I am grateful, polly_mer, for your response. I, like the OP, am heading to a one-year separation. Half my relocation is being paid, but I don't know whether to bring stuff now or later.

I can tell you that I have had significant angst over losing/not having my furniture. I wouldn't have said before this that it was a big deal, but now I think it is an issue.

I say losing because the SO is lobbying for a smaller house. In that case, even if I bought a place, I wouldn't be able to bring the most expensive furniture which is large and was given to us by relatives. I have an emotional attachment that is probably unwarranted, but my mom's dead now and she's not going to give me any more furniture. Of course, not all of the furniture was from her, so maybe I do have some fixation issues.

Ask yourself what you would do if you experienced a fire/flood/tornado and only N pieces of furniture could survive.  What pieces would you wave your magic wand and save?  Don't say all of them.  Walk through the scenario of saving two pieces, three pieces, or four pieces to establish priorities.  What do you love, but could do without so you can sell, donate, or give away, mourn, and be better in a few months?  What do you love and would mourn until your dying day if you lost it so that you must make an effort to save it?

If you could save M more pieces but they have to go to friends and relatives, then what are those pieces and where would they go?  Give away the pieces that fall into the second category to the people who will appreciate them and where you can still visit occasionally.

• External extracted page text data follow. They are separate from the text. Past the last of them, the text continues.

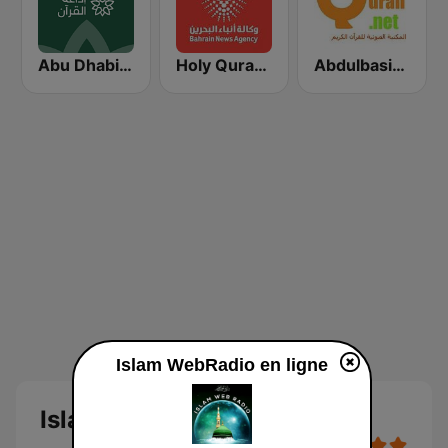
Abu Dhabi Quran Radio
Holy Quran 106.1(106.1 القرآن الكريم)
Abdulbasit Abdulsamad WARSH Radio
Islam WebRadio en ligne
Islam WebRadio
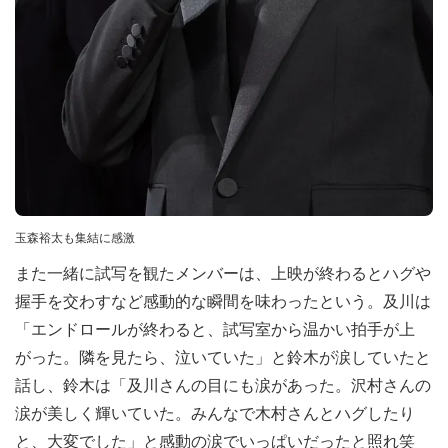
玉森裕太も集結に感激
また一緒に試写を観たメンバーは、上映が終わるとハグや
握手を交わすなど感動的な瞬間を味わったという。及川は
「エンドロールが終わると、試写室から温かい拍手が上
がった。隣を見たら、泣いていた」と鈴木が涙していたと
話し、鈴木は「及川さんの目にも涙があった。沢村さんの
涙が美しく輝いていた。みんなで木村さんとハグしたり
と、大変でした」と感動の涙でいっぱいだったと照れ笑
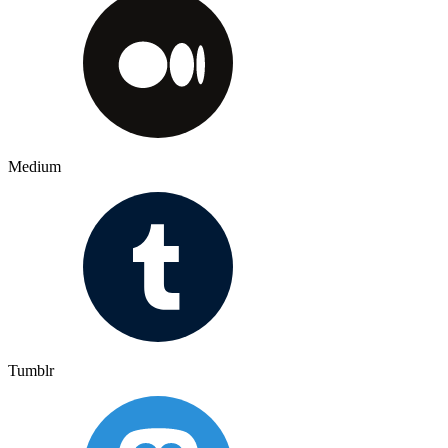
Medium
Tumblr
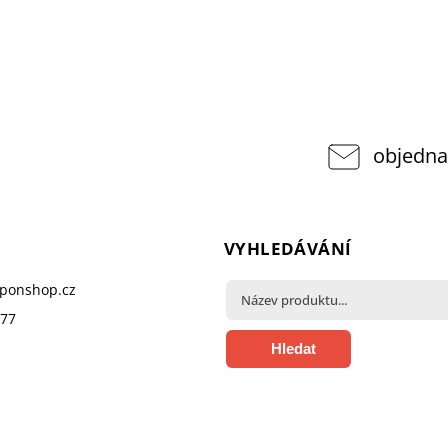
objedna
VYHLEDÁVÁNÍ
pponshop.cz
377
Hledat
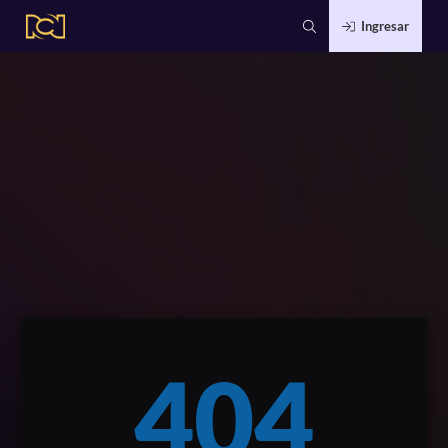
Ingresar
404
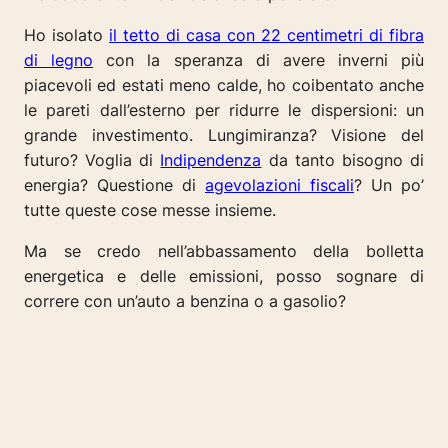
Ho isolato
il tetto di casa con 22 centimetri di fibra
di legno
con la speranza di avere inverni più
piacevoli ed estati meno calde, ho coibentato anche
le pareti dall’esterno per ridurre le dispersioni: un
grande investimento. Lungimiranza? Visione del
futuro? Voglia di
Indipendenza
da tanto bisogno di
energia? Questione di
agevolazioni fiscali
? Un po’
tutte queste cose messe insieme.
Ma se credo nell’abbassamento della bolletta
energetica e delle emissioni, posso sognare di
correre con un’auto a benzina o a gasolio?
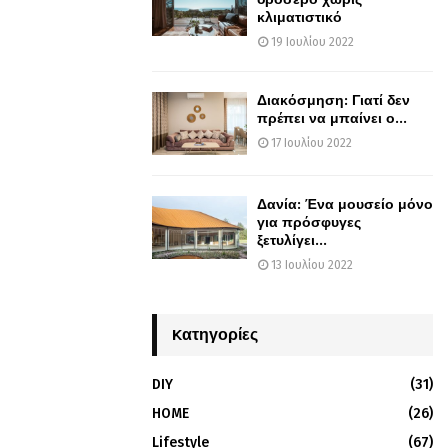
κλιματιστικό
19 Ιουλίου 2022
Διακόσμηση: Γιατί δεν
πρέπει να μπαίνει ο...
17 Ιουλίου 2022
Δανία: Ένα μουσείο μόνο
για πρόσφυγες
ξετυλίγει...
13 Ιουλίου 2022
Kατηγορίες
DIY
(31)
HOME
(26)
Lifestyle
(67)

Now that you've narrowed your list, is the important part to you the function of the furniture as it stands with its original use or can you use the creative things that some of the home-makeover people do and save the sentiment, but lose the largeness?  For example, do you need the huge sofa or can you use some of the fabric to cover a foot stool to keep the memories, but recover half a living room's worth of space?  Can you use the dresser in the dining room to hold various items and free up floor space in the bedroom?  Can you furnish your university office with some of this furniture and have the university store their standard issue stuff somewhere else?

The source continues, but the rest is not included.